[Start of Attachment]
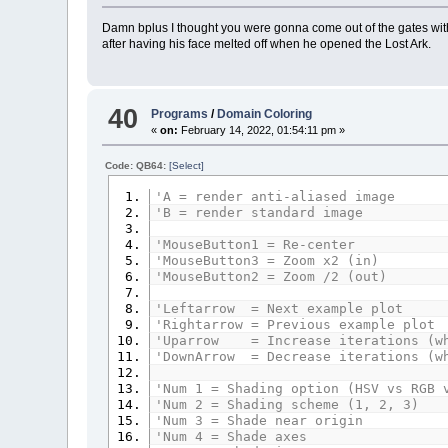
Damn bplus I thought you were gonna come out of the gates with 
after having his face melted off when he opened the Lost Ark.
40
Programs
/
Domain Coloring
«
on:
February 14, 2022, 01:54:11 pm »
Code: QB64:
[Select]
'A = render anti-aliased image
'B = render standard image
'MouseButton1 = Re-center
'MouseButton3 = Zoom x2 (in)
'MouseButton2 = Zoom /2 (out)
'Leftarrow = Next example plot
'Rightarrow = Previous example plot
'Uparrow = Increase iterations (wh
'DownArrow = Decrease iterations (w
'Num 1 = Shading option (HSV vs RGB 
'Num 2 = Shading scheme (1, 2, 3)
'Num 3 = Shade near origin
'Num 4 = Shade axes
[End of Attachment]
YOUR GOAL: The records above are to be repeated exactly, with the pictures left out.

EXERCISE SOLUTION:
Damn bplus I thought you were gonna come out of the gates with 
after having his face melted off when he opened the Lost Ark.
40
Programs
/
Domain Coloring
«
on:
February 14, 2022, 01:54:11 pm »
Code: QB64:
[Select]
'A = render anti-aliased image
'B = render standard image
'MouseButton1 = Re-center
'MouseButton3 = Zoom x2 (in)
'MouseButton2 = Zoom /2 (out)
'Leftarrow = Next example plot
'Rightarrow = Previous example plot
'Uparrow = Increase iterations (wh
'DownArrow = Decrease iterations (w
'Num 1 = Shading option (HSV vs RGB 
'Num 2 = Shading scheme (1, 2, 3)
'Num 3 = Shade near origin
'Num 4 = Shade axes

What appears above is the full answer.